*PROVIDED MATERIAL*:
———

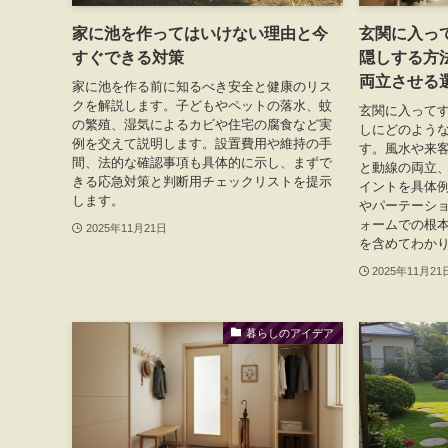
家に池を作ってはいけない理由と今
玄関に入っ
すぐできる対策
隠しする方
両立させる
家に池を作る前に知るべき安全と健康のリス
クを解説します。子どもやペットの落水、蚊
玄関に入って
の繁殖、湿気によるカビや住宅の腐食など実
しにどのよう
例を交えて説明します。設置費用や維持の手
す。風水や来
間、法的な確認事項も具体的に示し、まずで
と動線の両立
きる応急対策と判断用チェックリストを提示
イントを具体
します。
やパーテーシ
ォームでの根
2025年11月21日
を含めてわか
2025年11月21
暮らしのアイデア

———

*WORK INSTRUCTION*: Your job is to reproduce the material exactly. Keep pictures out of it.

*TASK RESPONSE*:
家に池を作ってはいけない理由と今
玄関に入っ
すぐできる対策
隠しする方
両立させる
家に池を作る前に知るべき安全と健康のリス
クを解説します。子どもやペットの落水、蚊
玄関に入って
の繁殖、湿気によるカビや住宅の腐食など実
しにどのよう
例を交えて説明します。設置費用や維持の手
す。風水や来
間、法的な確認事項も具体的に示し、まずで
と動線の両立
きる応急対策と判断用チェックリストを提示
イントを具体
します。
やパーテーシ
ォームでの根
2025年11月21日
を含めてわか
2025年11月21
暮らしのアイデア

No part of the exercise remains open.